Akademisi Fakultas Hukum Unmul juga merasa khawatir akan penetapan ini yang hanya dilakukan berdasarkan Perpres. Akademisi Hukum Unmul menilai rencana induk IKN terlalu memberikan proporsi berlebihan kepada pemerintah atau pihak eksekutif tanpa mendapat kontrol dan pertimbangan dari legislatif sebagai bagian dari masyarakat. 

Meski mendapatkan penolakan dari berbagai pihak dan akademisi proyek pemindahan IKN tetap dikebut dan terburu-buru. DPR RI pun akhirnya tetap menyetujui dan mengesahkan RUU IKN menjadi UU pada tanggal 18 Januari 2022. Sehingga dengan UU ini proses pemindahan ibu kota dari Jakarta ke Kalimantan Timur (Kaltim) bisa segera dilaksanakan. 
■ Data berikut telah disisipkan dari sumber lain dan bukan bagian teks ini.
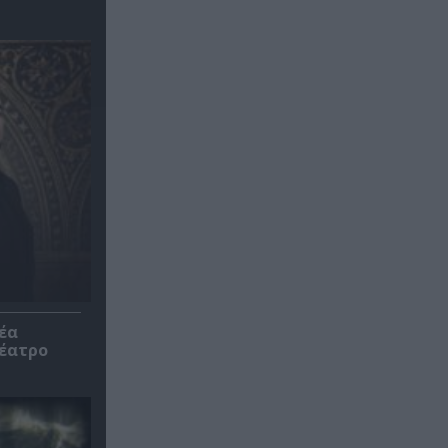
έα
θέατρο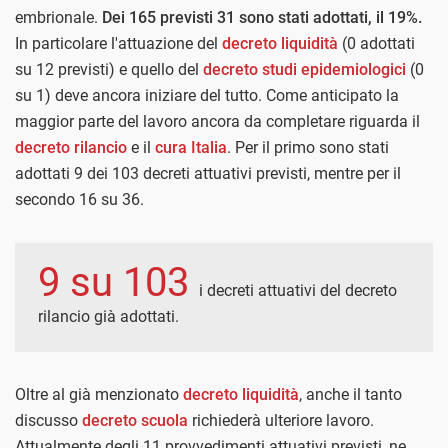
embrionale.
Dei 165 previsti 31 sono stati adottati, il 19%.
In particolare l'attuazione del
decreto liquidità
(0 adottati
su 12 previsti) e quello del
decreto studi epidemiologici
(0
su 1) deve ancora iniziare del tutto. Come anticipato la
maggior parte del lavoro ancora da completare riguarda il
decreto rilancio
e il
cura Italia
. Per il primo sono stati
adottati 9 dei 103 decreti attuativi previsti, mentre per il
secondo 16 su 36.
9 su 103
i decreti attuativi del decreto
rilancio già adottati.
Oltre al già menzionato
decreto liquidità
, anche il tanto
discusso
decreto scuola
richiederà ulteriore lavoro.
Attualmente degli 11 provvedimenti attuativi previsti, ne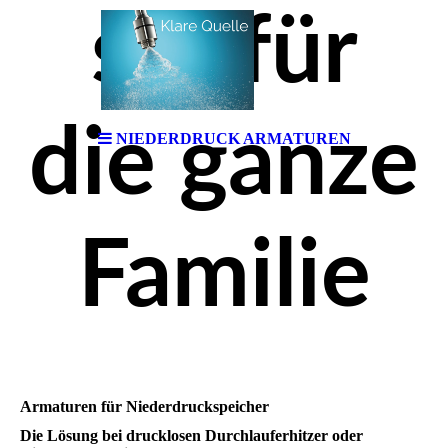
ser für
die ganze
NIEDERDRUCK ARMATUREN
Familie
Armaturen für Niederdruckspeicher
Die Lösung bei drucklosen Durchlauferhitzer oder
*Penguasa dalam Kendali para Kapitalis* 

Pemerintah yang ngotot dengan proyek ini di tengah kontradiksi pihak yang kontra, pemerintah seakan tidak peduli dan proyek tetap berlanjut. Ada beberapa alasan pemindahan IKN ini diduga sebagai proyek ambisius pemerintah. Di antaranya, proyek ini menelan biaya yang tidak sedikit di tengah kondisi keuangan APBN negeri ini yang jauh dari kata cukup. Sehingga menjadi peluang bisnis bagi para kapitalis. Peluang mengajak pihak lain, baik pihak swasta lokal terutama asing untuk menginvestasikan dananya dalam proyek IKN semakin terbuka lebar. 

Dibukanya pintu investasi asing pun menjadi sangat berbahaya dikarenakan peluang privatisasi, kapitalisasi, dan liberalisasi dari para oligarki kapitalis akan semakin kuat di negeri ini. Beban utang negara juga terus bertambah. 

Ketergantungan pada investasi asing tidak akan menjadikan negeri ini mandiri dan berdaulat. Menggantungkan pengelolaan negara kepada investasi asing hanya akan membuat negeri ini mudah tereksploitasi, baik secara politik maupun ekonomi. Jika demikian, kondisi ini tidak ada bedanya dengan penjajahan. Hal ini jelas berbahaya. Terjarah SDA-nya, terbajak potensinya, dan terkuasai aset dan pengelolaannya. 

Penguasa seringkali bersikap otoriter dalam melegalkan UU demi melancarkan kepentingan korporasi/asing. Jika UU-n-ya tak sesuai, bisa diubah dengan usulan RUU atau revisi UU yang ada agar sejalan dengan kepentingan mereka. 

Penguasa dalam sistem kapitalisme tidak akan pernah bisa bekerja untuk kepentingan rakyat. Mereka terpilih hanya untuk memuluskan jalan bagi kepentingan oligarki kekuasaan. Negara hadir justru sebagai perpanjangan tangan kepentingan pemilik uang. Mengingat mekanisme pemilihan pemimpin ala demokrasi telah menempatkan mereka sebagai pemilik sejati kekuasaan. Jikapun ada kebijakan yang berpihak kepada rakyat, sifatnya setengah hati, tidak totalitas melayani rakyat. 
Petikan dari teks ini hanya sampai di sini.